Amaryllis Belladonna bulbs

E. toulumnense bulbs

Last spring, Mr.McGregor's Daughter posted some images of E. Pagoda flowers and I really liked them. The flowers are lily-like, and you all know that the genus Lilium is so dear to my heart. Some varieties have spotted leaves which is an added bonus to the beautiful flowers.

E. Kondo bulbs

E. albidum bulbs from eBay. I hope these are the real thing.

N. Amadeus Mozart bulbs

N. Winston Churchill bulbs

A block of frozen soil. I have to wait few hours before I can break it in half.

And overnight thawing is needed before the soil can be utilized.

Potted Belladonna topped with grits (aquarium pebbles, my version), which I've learned from Chris of Rooftop Horticulture.

The other Belladonna bulb. I have to get some more of the pink aquarium pebbles for this pot.

I checked the dates of the Hansonii baggie and a no tag one and they have spent three months in the fridge already. The scales were put in a damp peat moss, spent 3 months in dark warm place and then another 3 months in the fridge for vernalization. If my method is wrong, please correct me.

This is the lone Pardalinum bulblet.

Here is one of the Koures pots. Just how amazing a couple of days exposure to light has made the bulblets' first leaf turn green.

Having about fifty bulbs and bulblets of Lycoris radiata, I have to find a planter that will fit them all in. I am running out of space in the basement. I found this gift wrap container and thought this is the perfect planter. There is a perfect spot for it in the growing area. It measures 33 inches long, 8 inches deep and 12 inches wide.

Here is my messy growing area in the basement. Cybister Lima is sending up a scape and I am excited. I hope my other amaryllises will do the same.
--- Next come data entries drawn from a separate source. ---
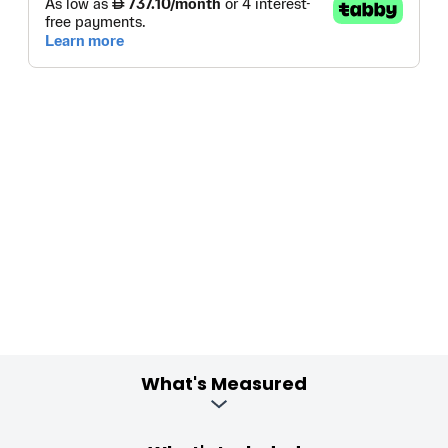
What's Measured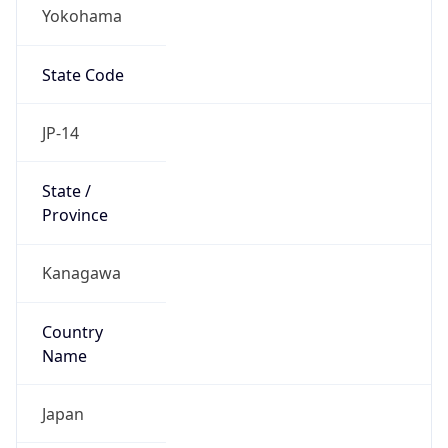
Yokohama
State Code
JP-14
State /
Province
Kanagawa
Country
Name
Japan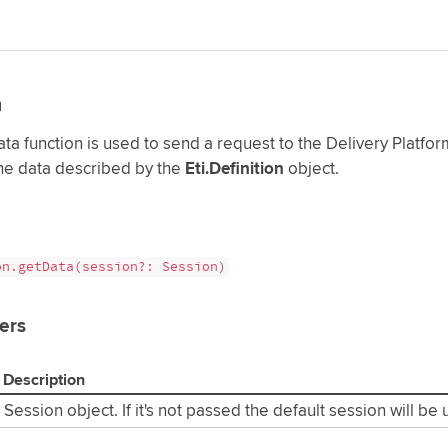
a
a function is used to send a request to the Delivery Platform
the data described by the
Eti.Definition
object.
on.getData(session?: Session)
ers
Description
Session object. If it's not passed the default session will be 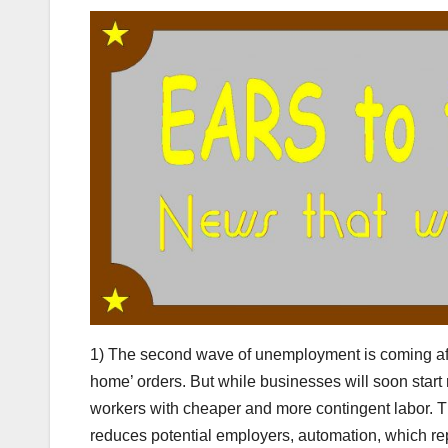
1) The second wave of unemployment is coming afte
home’ orders. But while businesses will soon start r
workers with cheaper and more contingent labor. The
reduces potential employers, automation, which r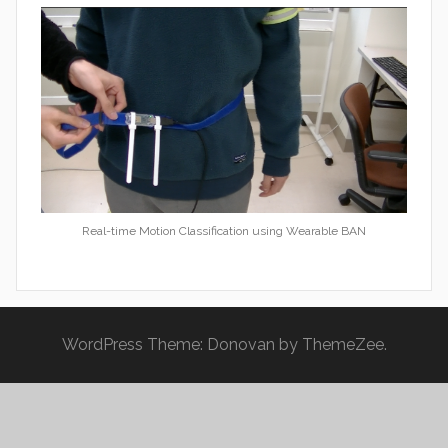
Real-time Motion Classification using Wearable BAN
WordPress Theme: Donovan by ThemeZee.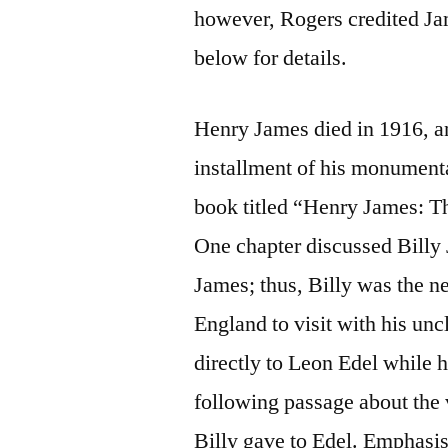
however, Rogers credited Jam
below for details.
Henry James died in 1916, an
installment of his monument
book titled “Henry James: T
One chapter discussed Billy
James; thus, Billy was the 
England to visit with his unc
directly to Leon Edel while 
following passage about the 
Billy gave to Edel. Emphasi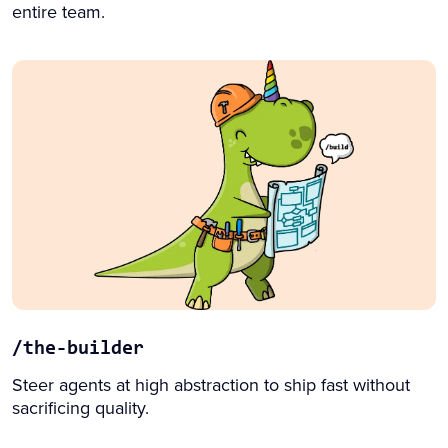
entire team.
/the-builder
Steer agents at high abstraction to ship fast without
sacrificing quality.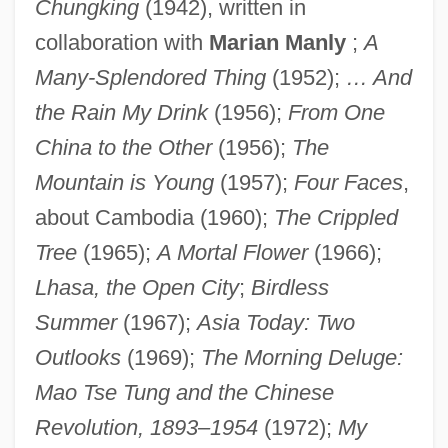
Chungking
(1942), written in
collaboration with
Marian Manly
;
A
Many-Splendored Thing
(1952);
… And
the Rain My Drink
(1956);
From One
China to the Other
(1956);
The
Mountain is Young
(1957);
Four Faces
,
about Cambodia (1960);
The Crippled
Tree
(1965);
A Mortal Flower
(1966);
Lhasa, the Open City
;
Birdless
Summer
(1967);
Asia Today: Two
Outlooks
(1969);
The Morning Deluge:
Mao Tse Tung and the Chinese
Revolution, 1893–1954
(1972);
My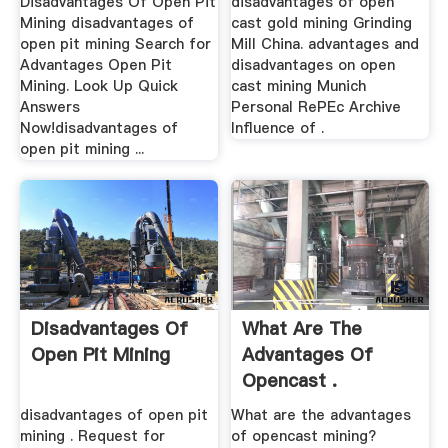
Disadvantages Of Open Pit
disadvantages of open
Mining disadvantages of
cast gold mining Grinding
open pit mining Search for
Mill China. advantages and
Advantages Open Pit
disadvantages on open
Mining. Look Up Quick
cast mining Munich
Answers
Personal RePEc Archive
Now!disadvantages of
Influence of .
open pit mining ...
Disadvantages Of
What Are The
Open Pit Mining
Advantages Of
Opencast .
disadvantages of open pit
What are the advantages
mining . Request for
of opencast mining?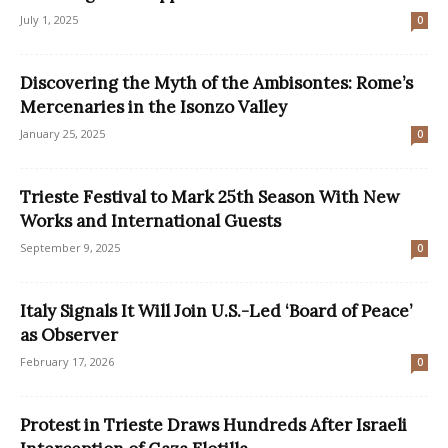
July 1, 2025
0
Discovering the Myth of the Ambisontes: Rome’s
Mercenaries in the Isonzo Valley
January 25, 2025
0
Trieste Festival to Mark 25th Season With New
Works and International Guests
September 9, 2025
0
Italy Signals It Will Join U.S.-Led ‘Board of Peace’
as Observer
February 17, 2026
0
Protest in Trieste Draws Hundreds After Israeli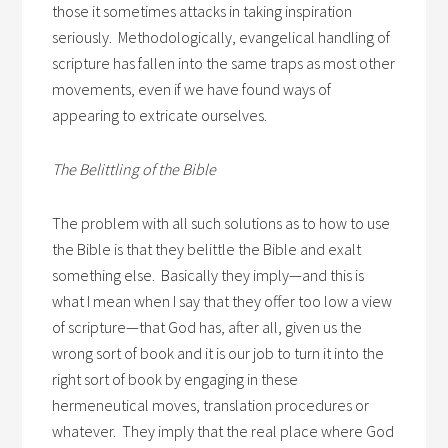
those it sometimes attacks in taking inspiration
seriously. Methodologically, evangelical handling of
scripture has fallen into the same traps as most other
movements, even if we have found ways of
appearing to extricate ourselves.
The Belittling of the Bible
The problem with all such solutions as to how to use
the Bible is that they belittle the Bible and exalt
something else. Basically they imply—and this is
what I mean when I say that they offer too low a view
of scripture—that God has, after all, given us the
wrong sort of book and it is our job to turn it into the
right sort of book by engaging in these
hermeneutical moves, translation procedures or
whatever. They imply that the real place where God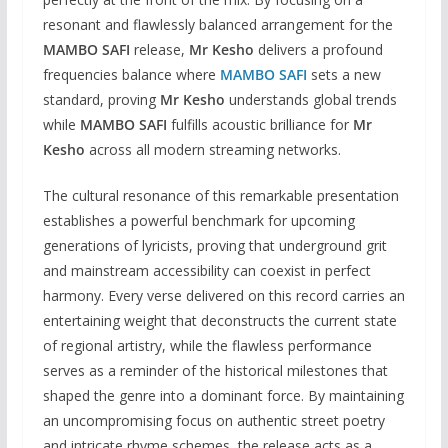
resonant and flawlessly balanced arrangement for the
MAMBO SAFI
release,
Mr Kesho
delivers a profound
frequencies balance where
MAMBO SAFI
sets a new
standard, proving
Mr Kesho
understands global trends
while
MAMBO SAFI
fulfills acoustic brilliance for
Mr
Kesho
across all modern streaming networks.
The cultural resonance of this remarkable presentation
establishes a powerful benchmark for upcoming
generations of lyricists, proving that underground grit
and mainstream accessibility can coexist in perfect
harmony. Every verse delivered on this record carries an
entertaining weight that deconstructs the current state
of regional artistry, while the flawless performance
serves as a reminder of the historical milestones that
shaped the genre into a dominant force. By maintaining
an uncompromising focus on authentic street poetry
and intricate rhyme schemes, the release acts as a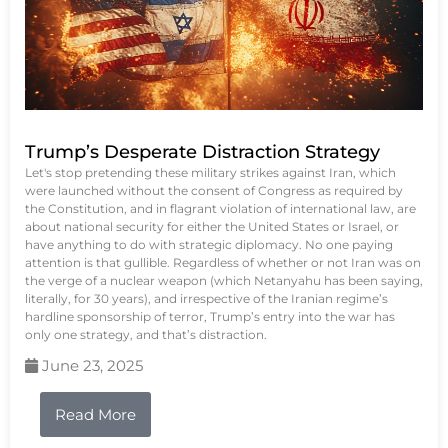
Trump’s Desperate Distraction Strategy
Let's stop pretending these military strikes against Iran, which
were launched without the consent of Congress as required by
the Constitution, and in flagrant violation of international law, are
about national security for either the United States or Israel, or
have anything to do with strategic diplomacy. No one paying
attention is that gullible. Regardless of whether or not Iran was on
the verge of a nuclear weapon (which Netanyahu has been saying,
literally, for 30 years), and irrespective of the Iranian regime’s
hardline sponsorship of terror, Trump’s entry into the war has
only one strategy, and that’s distraction.
June 23, 2025
Read More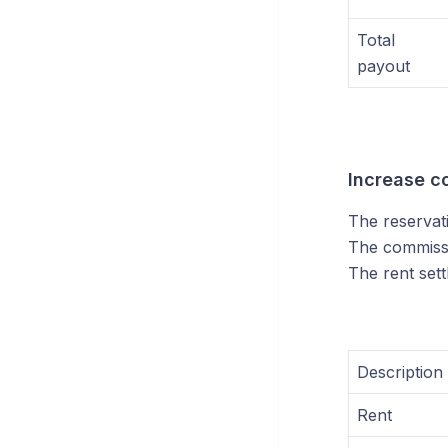
Total
payout
Increase c
The reservat
The commissi
The rent sett
Description
Rent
I was outside today with my DD and took some pics from the garden. The next two were taken today and the rest were taken few days/weeks ago.

Azalea 'Maximum Roseum'

Rhodie 'Nova Zembla', a big box store rescue.

Bridal Wreath Spirea

When I started gardening, I was big on sedums. I had these plants for a few years now. I leave them outside in winter time just like how they are in this pic and they come back year after year.

There are four different kinds of groundcover sedums in this planter: Acre, Dragon's Blood, Ellacombianum and Angelina.


Carolyn @ Carolyn's Shade Gardens said...

All erythroniums are in the lily family, but I have had varying luck with the various species. E. x 'Pagoda' (and look alike 'Kondo') grows and naturalizes for me here in SE PA as does E. dens-canis. However , I haven't had much luck with E. californicum 'White Beauty' or E. revolutum, which I have tried numerous times because I really want it. I finally gave up. Would love to know how yours turn out. I was growing them in the ground. Carolyn

Lily said...


Thank you so much for the informations. It was my intention to plant them in the ground but it snowed the day I got these bulbs and more snow came so there is no chance to plant them in the ground now. I am glad they grow and naturalizes in PA. Hope they do the same here. Look like the species are hard to grow. I need to do some research on these plants. I will post some pix if they do live for me. Thanks again!

Alistair said...

The Erythronium Pagoda grows very well in our woodland spot here in Scotland. They are also known as the dogtooth lily because of the bulb shape. It may just be a local name, I am not sure.

Lily said...


Dogtooth lily is the common name. I have been doing a little research about these plants. The interesting ones are from the Alpine Garden Society. Thanks for the visit.